**What you need to do:**
Repeat each entry word for word; the images are not part of the copy.

**Dataset:**

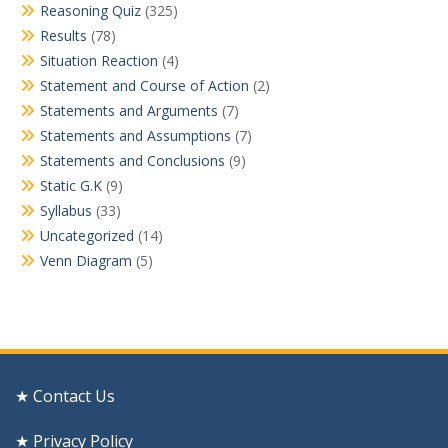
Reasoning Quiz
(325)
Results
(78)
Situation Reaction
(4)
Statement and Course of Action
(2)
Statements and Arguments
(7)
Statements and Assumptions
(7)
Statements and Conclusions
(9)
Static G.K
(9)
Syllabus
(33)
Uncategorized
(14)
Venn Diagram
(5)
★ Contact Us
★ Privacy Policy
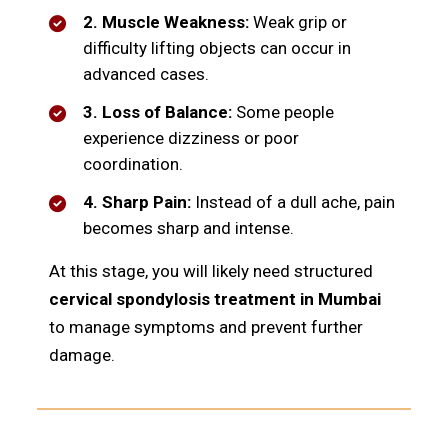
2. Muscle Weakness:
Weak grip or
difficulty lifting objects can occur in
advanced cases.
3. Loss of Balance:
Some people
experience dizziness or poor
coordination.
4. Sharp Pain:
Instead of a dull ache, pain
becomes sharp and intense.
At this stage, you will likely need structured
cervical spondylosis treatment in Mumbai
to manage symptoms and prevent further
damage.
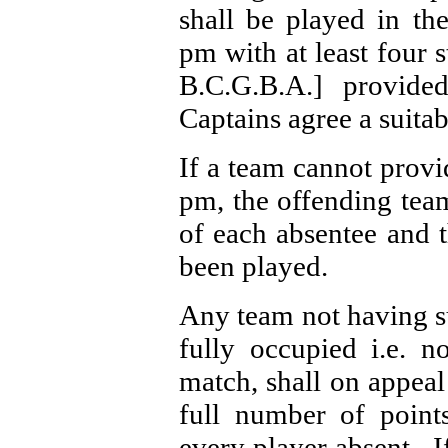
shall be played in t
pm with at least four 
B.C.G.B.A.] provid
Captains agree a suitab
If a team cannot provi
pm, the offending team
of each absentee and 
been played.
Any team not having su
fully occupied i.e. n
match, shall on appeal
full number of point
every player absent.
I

**Your solution:**
Reasoning Quiz
(325)
Results
(78)
Situation Reaction
(4)
Statement and Course of Action
(2)
Statements and Arguments
(7)
Statements and Assumptions
(7)
Statements and Conclusions
(9)
Static G.K
(9)
Syllabus
(33)
Uncategorized
(14)
Venn Diagram
(5)
★ Contact Us
★ Privacy Policy
2. Muscle Weakness:
Weak grip or
difficulty lifting objects can occur in
advanced cases.
3. Loss of Balance:
Some people
experience dizziness or poor
coordination.
4. Sharp Pain:
Instead of a dull ache, pain
becomes sharp and intense.
At this stage, you will likely need structured
cervical spondylosis treatment in Mumbai
to manage symptoms and prevent further
damage.
shall be played in t
pm with at least four 
B.C.G.B.A.] provid
Captains agree a suitab
If a team cannot provi
pm, the offending team
of each absentee and 
been played.
Any team not having su
fully occupied i.e. n
match, shall on appeal
full number of point
every player absent.
I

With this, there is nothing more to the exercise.